Allen writes that a month before the June SpaceShipOne flight, Richard Branson approached him about licensing the SpaceShipOne technology. That led to a contract signed in September 2004 “that could net me $25 million over the next fifteen years.” Branson was at the prize-winning flight on October 4, and, as SpaceShipOne was ascending towards space, said to Allen, “Paul, isn’t this better than the best sex you ever had?” Allen didn’t respond, but according to his book he did think, If I was this anxious during any kind of interpersonal activity, I couldn’t enjoy it very much.
Allen could enjoy it, though, when SS1 safely returned and captured the prize.
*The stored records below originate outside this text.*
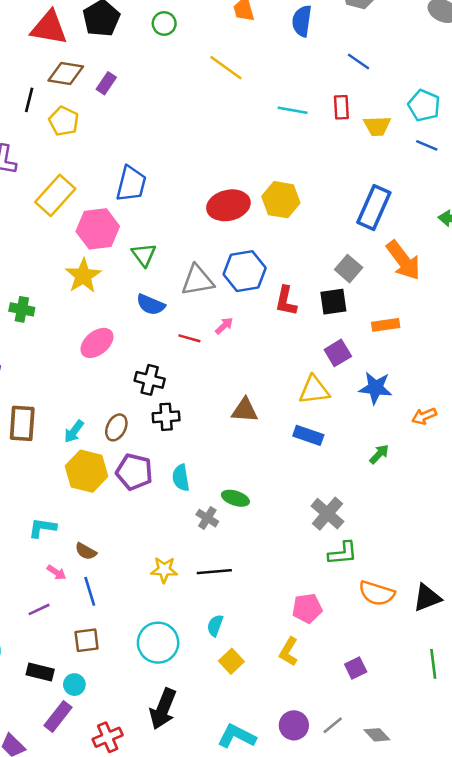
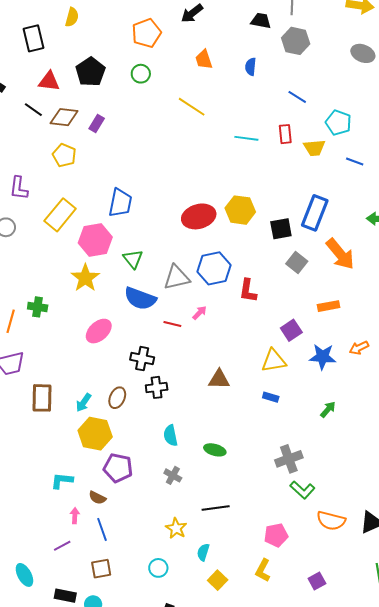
blue semicircle: (302, 21) -> (251, 67), size x0.7
red triangle: (49, 28) -> (49, 81), size x0.7
black line: (29, 100) -> (33, 110), moved, turned -66
cyan pentagon: (424, 105) -> (338, 123), moved
black square: (333, 302) -> (281, 229), moved
blue semicircle: (151, 305) -> (140, 299), size x1.4
orange arrow: (424, 416) -> (359, 348), moved
blue rectangle: (308, 435) -> (271, 397), size x0.7
purple pentagon: (134, 472) -> (118, 468), moved
gray cross: (327, 514) -> (289, 459), turned 32
gray cross: (207, 518) -> (173, 475), moved
green L-shape: (343, 553) -> (302, 490), turned 50
yellow star: (164, 570) -> (176, 528), moved, turned 30
pink arrow: (56, 572) -> (75, 516), turned -119
black line: (214, 572) -> (216, 508), moved
cyan circle: (158, 643) -> (158, 568), size x0.6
When he heard the roar of the crowd that had assembled in Mojave for the flight, “it struck me that SpaceShipOne was more than some momentary spectacle. It offered hope to everyone who aspired to journeys beyond the Earth.”
In the end, he writes, SpaceShipOne did come in over budget: he said the program’s total cost was $28 million, in the ballpark of previous estimates of its cost. He added that he achieved a “net positive return” on that investment by 2006, thanks to the prize money (he split the $10-million prize with Rutan), the Virgin licensing fees, and also the tax writeoff from donating SpaceShipOne to the Smithsonian’s National Air and Space Museum. “For a time I was tempted to stay involved in the effort to commercialize space tourism,” he writes, but made a decision to step back several months before SS1 won the prize, letting Virgin Galactic take the lead. As he told Charlie Rose earlier this week, he is now considering getting back in.
While Allen has a financial involvement with space tourism ventures, he’s not interested in flying himself. “But seeing up close what’s involved in spaceflight gave me pause. I’m not an edge walker.” What the SpaceShipOne experience did do, though, was restore his “boyhood sense of wonder” he had when he looked at the night sky. “It was good to get it back.”